В 6 утра, узнав об этом, заплакал в голос мой муж - точно сына потерял. Ходил из угла в угол по комнате, стонал, причитал жалобно: "Андрюша... Андрюшечка!.."
В этот день снова в стенах того же оперного театра состоялся траурный митинг. Все сидели потрясенные, казалось, даже не было слез, в глазах было немое отчаяние.
Опять долго говорил В.Н. Плучек, стараясь воспитать нас на примере жизни Андрея, но у меня было впечатление, что до его сознания не дошли слова "смерть" и "никогда". Ведь нам казалось, что Андрей заменял ему сына,- так много он связывал с ним замыслов и успехов в поставленных и еще не поставленных спектаклях. Речь, как мне показалось, не соответствовала трагизму потери и поэтичности самой личности Андрея, его трагической, поистине артистической смерти.

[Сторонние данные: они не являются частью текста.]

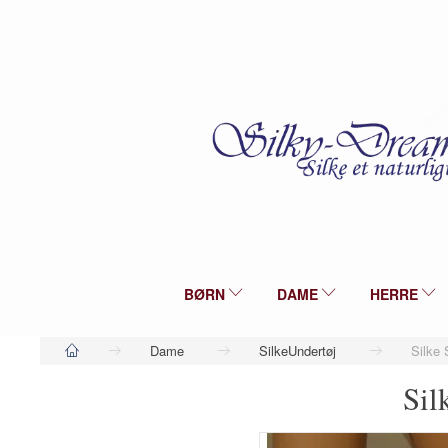
BØRN
DAME
HERRE
Dame
SilkeUndertøj
Silke 
Sil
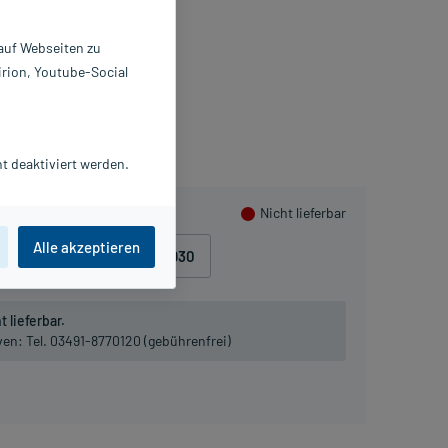
X1 ml
2903864
 auf Webseiten zu
ALA Heilmittel GmbH
irion, Youtube-Social
ammeln
t deaktiviert werden.
Nicht lieferbar
Alle akzeptieren
10 ml
, D12
10 ml
, D30
 lieferbar.
iven:
Tel. 03491-8770120 (gebührenfrei)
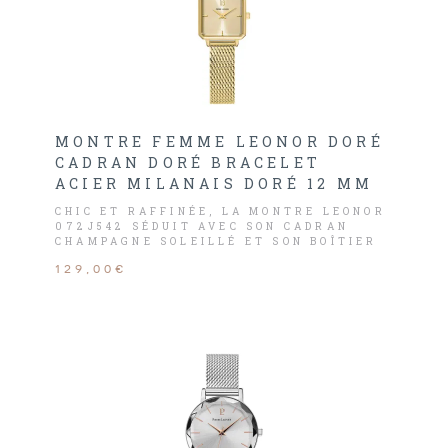
MONTRE FEMME LEONOR DORÉ
CADRAN DORÉ BRACELET
ACIER MILANAIS DORÉ 12 MM
CHIC ET RAFFINÉE, LA MONTRE LEONOR
072J542 SÉDUIT AVEC SON CADRAN
CHAMPAGNE SOLEILLÉ ET SON BOÎTIER
DORÉ. SON BRACELET MILANAIS DORÉ
129,00€
DE 12 MM SOULIGNE UNE ÉLÉGANCE
INTEMPORELLE.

Умереть на сцене в расцвете сил в любимой блистательной роли, в костюме Фигаро! Уже сама эта смерть становилась легендой, как и жизнь, полная самозабвенного труда, успеха и художнической неудовлетворенности.
Было объявлено, что в день похорон, которые должны состояться в Москве, пойдет малочисленный (по количеству участников) спектакль-мой "Восемнадцатый верблюд"! Я была ошарашена. Как можно было мне опять не ехать?! Ведь мы дружили, я работала с ним в его последнем спектакле, мне протянул он руку в трудную минуту.

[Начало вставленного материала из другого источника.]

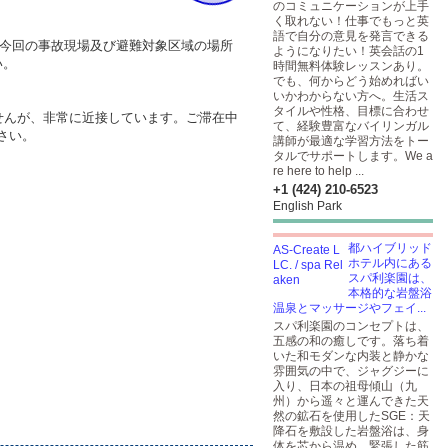
のコミュニケーションが上手
く取れない！仕事でもっと英
語で自分の意見を発言できる
。今回の事故現場及び避難対象区域の場所
ようになりたい！英会話の1
い。
時間無料体験レッスンあり。
でも、何からどう始めればい
いかわからない方へ。生活ス
タイルや性格、目標に合わせ
せんが、非常に近接しています。ご滞在中
て、経験豊富なバイリンガル
さい。
講師が最適な学習方法をトー
タルでサポートします。We a
re here to help ...
+1 (424) 210-6523
English Park
都ハイブリッド
ホテル内にある
スパ利楽園は、
本格的な岩盤浴
温泉とマッサージやフェイ...
スパ利楽園のコンセプトは、
五感の和の癒しです。落ち着
いた和モダンな内装と静かな
雰囲気の中で、ジャグジーに
入り、日本の祖母傾山（九
州）から遥々と運んできた天
然の鉱石を使用したSGE：天
降石を敷設した岩盤浴は、身
体を芯から温め、緊張した筋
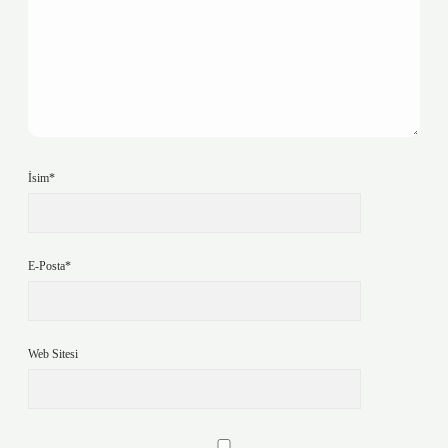
İsim*
E-Posta*
Web Sitesi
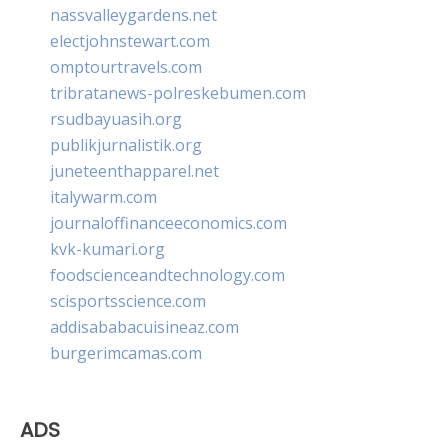
nassvalleygardens.net
electjohnstewart.com
omptourtravels.com
tribratanews-polreskebumen.com
rsudbayuasih.org
publikjurnalistik.org
juneteenthapparel.net
italywarm.com
journaloffinanceeconomics.com
kvk-kumari.org
foodscienceandtechnology.com
scisportsscience.com
addisababacuisineaz.com
burgerimcamas.com
ADS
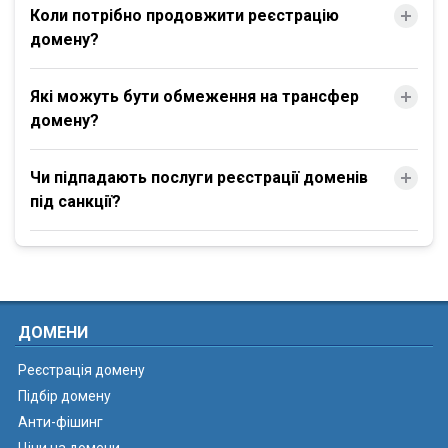
Коли потрібно продовжити реєстрацію
домену?
Які можуть бути обмеження на трансфер
домену?
Чи підпадають послуги реєстрації доменів
під санкції?
ДОМЕНИ
Реєстрація домену
Підбір домену
Анти-фішинг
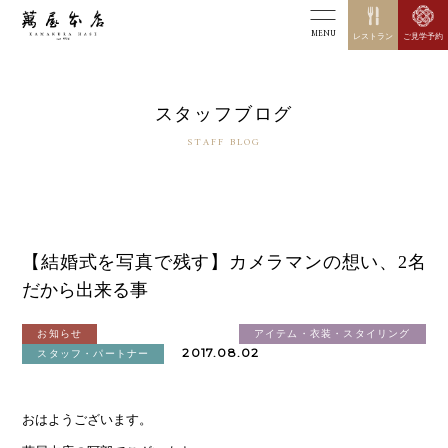
MENU
レストラン
ご見学予約
スタッフブログ
STAFF BLOG
【結婚式を写真で残す】カメラマンの想い、2名
だから出来る事
お知らせ
アイテム・衣装・スタイリング
2017.08.02
スタッフ・パートナー
おはようございます。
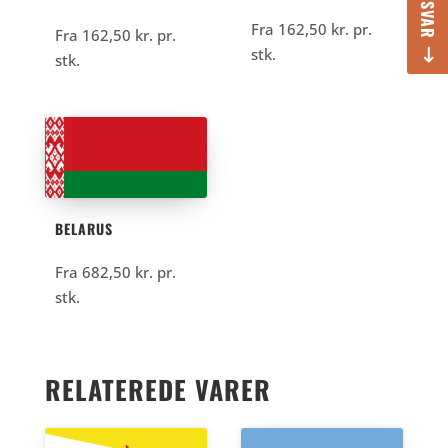
Fra
162,50
kr.
pr.
Fra
162,50
kr.
pr.
stk.
stk.
BELARUS
Fra
682,50
kr.
pr.
stk.
RELATEREDE VARER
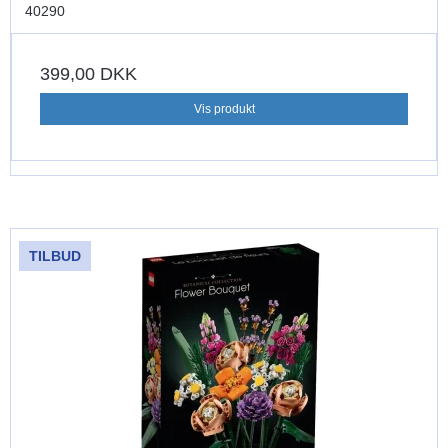
40290
399,00 DKK
Vis produkt
TILBUD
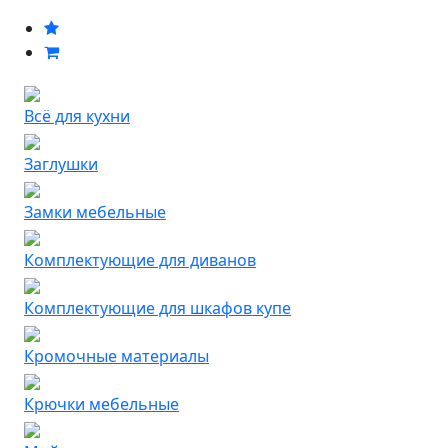
Всё для кухни
Заглушки
Замки мебельные
Комплектующие для диванов
Комплектующие для шкафов купе
Кромочные материалы
Крючки мебельные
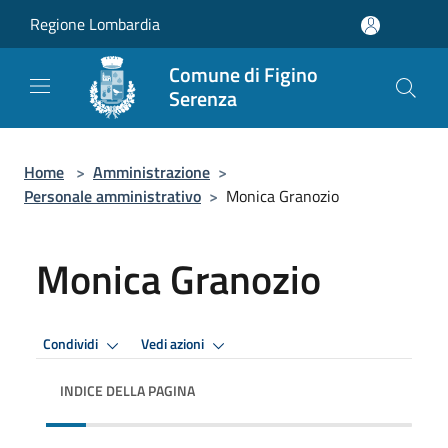
Salta al contenuto principale
Regione Lombardia
Comune di Figino
Serenza
Home
>
Amministrazione
>
Personale amministrativo
>
Monica Granozio
Monica Granozio
Condividi
Vedi azioni
INDICE DELLA PAGINA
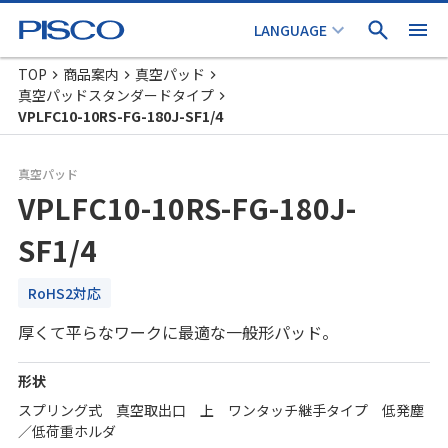
TOP
商品案内
真空パッド
真空パッドスタンダードタイプ
VPLFC10-10RS-FG-180J-SF1/4
真空パッド
VPLFC10-10RS-FG-180J-
SF1/4
RoHS2対応
厚くて平らなワークに最適な一般形パッド。
形状
スプリング式 真空取出口 上 ワンタッチ継手タイプ 低発塵
／低荷重ホルダ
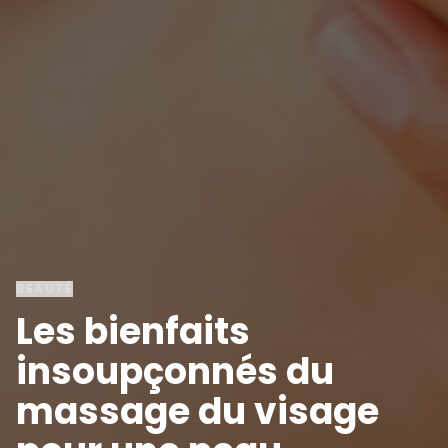
BEAUTÉ
Les bienfaits
insoupçonnés du
massage du visage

Я пришла в дирекцию и сказала, что я готова лететь утром, быть на гражданской панихиде и четырехчасовым самолетом вернуться к спектаклю. Было решено, что пойдет спектакль "Затюканный апостол", что я лечу и, возможно, мне придется говорить на панихиде от коллектива театра. До сих пор не могу понять, почему при первой и при второй тяжелой потере в знак траура не были отменены спектакли!
Два последующих дня прошли в каком-то аду. Ночью у меня поднялась высокая температура, утром мой муж вызвал скорую помощь, мне вкололи три каких-то мощных укола, но жар и озноб не проходили. Я боялась, что это помешает мне выполнить мой человеческий долг.
Правительство Латвии выделило нам самолет, и человек сорок, закончив гастроли из-за отмены некоторых спектаклей, накануне похорон вылетели в Москву. Правда, ведущие артисты были не все, поэтому и создалось впечатление, что мало кто из театра приехал проводить в последний путь своего товарища.
Рано утром, до гражданской панихиды, я поехала в больницу, где лежала моя почти умирающая мать, и оттуда приехала в театр.
Была масса народа, толпы, запрудив Садовую, шли от площади Восстания до нашего театра в скорбном молчании, с цветами в руках.